Derrière chaque innovation incrémentale de rupture, cependant, se cache un grand idée. Pour Scott Adams, c'était la reconnaissance que les lecteurs pouvaient faire partie de sa chaîne d'approvisionnement créative ; pour Steve Jobs, que les clients pourraient être prêts à payer un supplément pour l'apparence et le fonctionnement d'un ordinateur ; pour James Dyson, le fait de laisser les clients voir littéralement la différence dans la qualité du nettoyage les inciterait à faire davantage confiance à son innovation et à reconnaître sa valeur.

Certes, il y a une énorme différence entre les innovations incrémentales radicales - des innovations vraiment bon marché et faciles à mettre en œuvre - et les innovations radicales qui voir bon marché et facile à mettre en œuvre.
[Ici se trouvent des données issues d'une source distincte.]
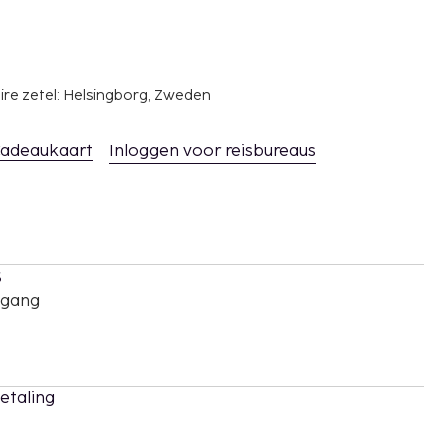
ire zetel: Helsingborg, Zweden
adeaukaart
Inloggen voor reisbureaus
s
oegang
Lorsque Procter and Gamble a décidé dans les années 1980 de combiner shampooing et revitalisant en un seul produit, par exemple, le travail s'est avéré beaucoup, euh, plus poilu que ce que l'entreprise avait prévu ; il s'avère que les deux substances ont des chimies très différentes. Mais les opportunités d'incrémentalisme perturbateur semblent augmenter pour les innovateurs qui croient que même de petites révolutions peuvent avoir des résultats disproportionnés.